▶ **TASK INPUTS**:
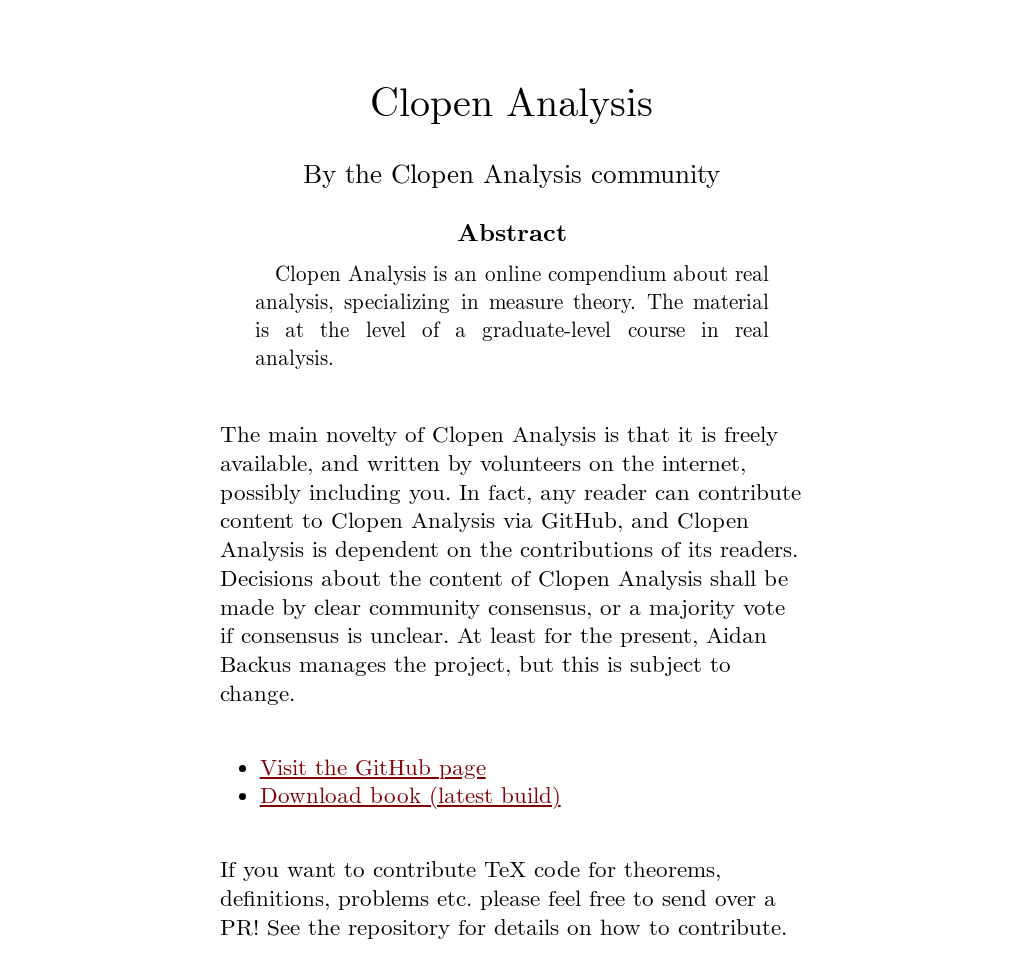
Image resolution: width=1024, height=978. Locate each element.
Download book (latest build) (410, 796)
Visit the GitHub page (373, 768)
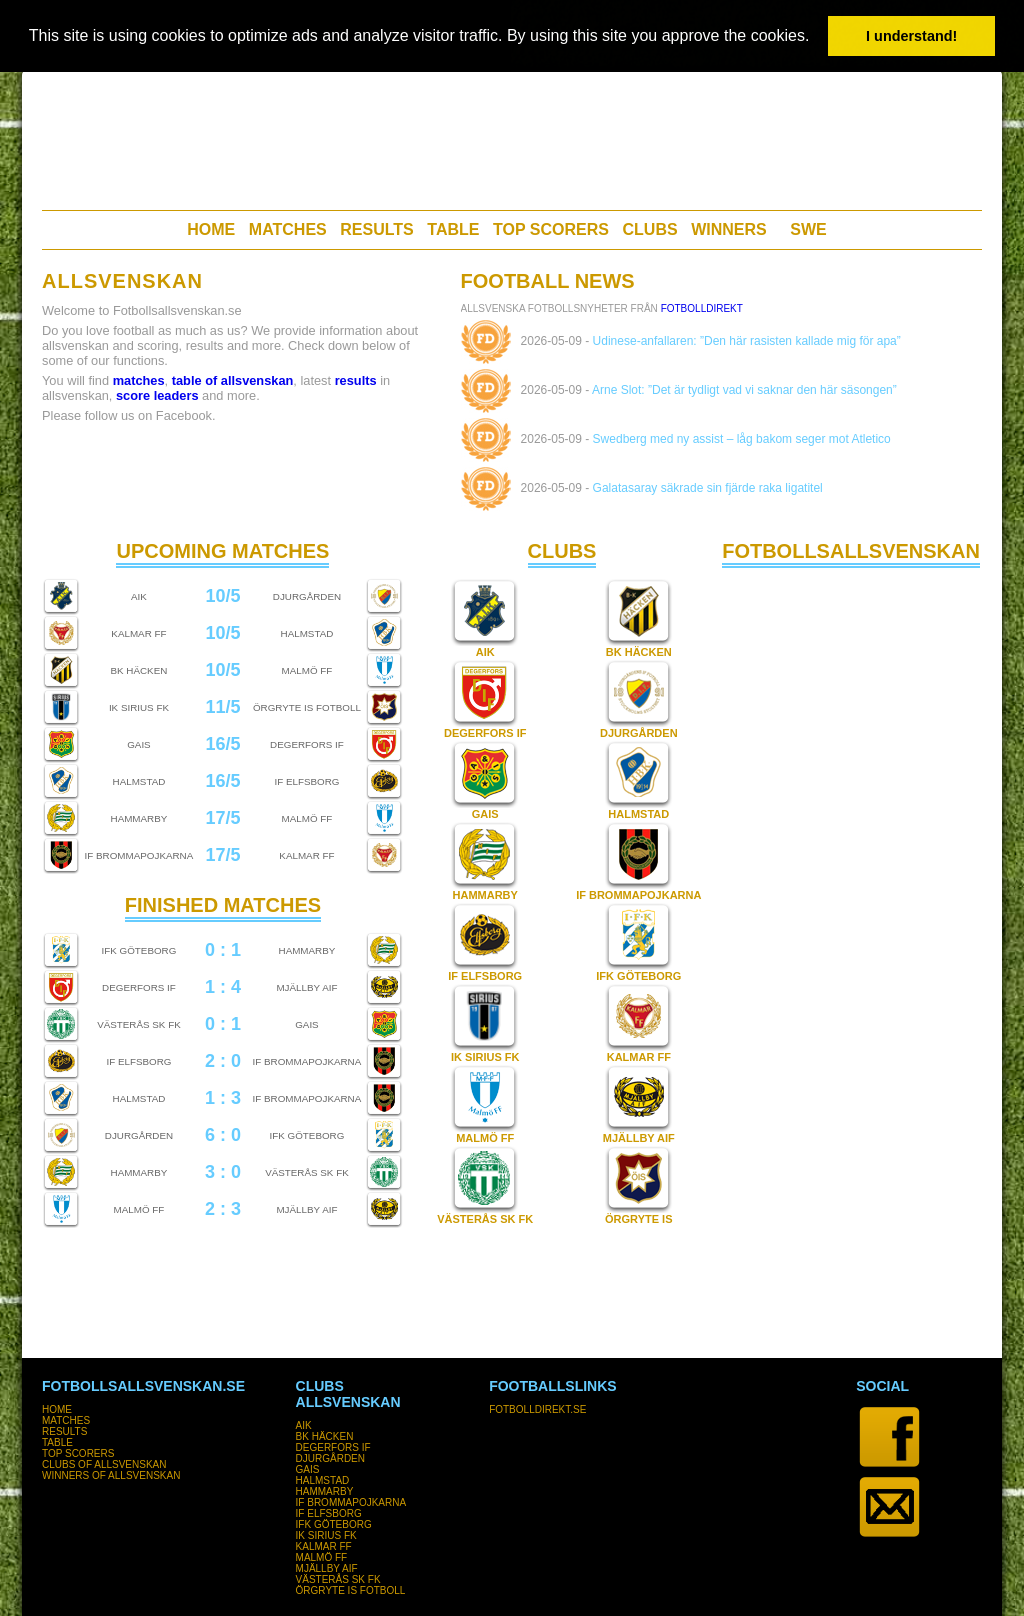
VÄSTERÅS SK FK (485, 1219)
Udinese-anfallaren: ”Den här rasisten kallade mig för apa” (747, 341)
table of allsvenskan (233, 380)
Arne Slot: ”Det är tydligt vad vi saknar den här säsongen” (744, 390)
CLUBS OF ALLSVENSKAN (104, 1464)
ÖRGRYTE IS (638, 1219)
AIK (485, 652)
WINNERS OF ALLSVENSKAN (111, 1475)
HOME (211, 229)
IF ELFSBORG (485, 976)
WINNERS (729, 229)
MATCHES (288, 229)
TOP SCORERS (551, 229)
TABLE (453, 229)
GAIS (485, 814)
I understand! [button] (911, 36)
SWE (808, 229)
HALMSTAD (638, 814)
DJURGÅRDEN (639, 733)
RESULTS (376, 229)
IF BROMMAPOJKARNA (638, 895)
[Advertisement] (511, 135)
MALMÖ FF (485, 1138)
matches (139, 380)
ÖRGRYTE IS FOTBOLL (351, 1590)
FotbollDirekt (702, 308)
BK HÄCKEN (639, 652)
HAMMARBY (485, 895)
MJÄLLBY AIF (639, 1138)
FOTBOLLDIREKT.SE (537, 1409)
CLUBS (650, 229)
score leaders (157, 395)
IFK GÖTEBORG (638, 976)
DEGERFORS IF (485, 733)
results (356, 380)
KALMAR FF (639, 1057)
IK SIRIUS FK (485, 1057)
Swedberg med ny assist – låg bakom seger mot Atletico (742, 439)
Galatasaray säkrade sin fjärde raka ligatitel (708, 488)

▶ **EXERCISE BRIEF**:
With the line containing "DEGERFORS IF (485, 733)" as the first and the final line of the entries above as the last, write out that span exactly and nothing more.

▶ **FINAL ANSWER**:
DEGERFORS IF (485, 733)
results (356, 380)
KALMAR FF (639, 1057)
IK SIRIUS FK (485, 1057)
Swedberg med ny assist – låg bakom seger mot Atletico (742, 439)
Galatasaray säkrade sin fjärde raka ligatitel (708, 488)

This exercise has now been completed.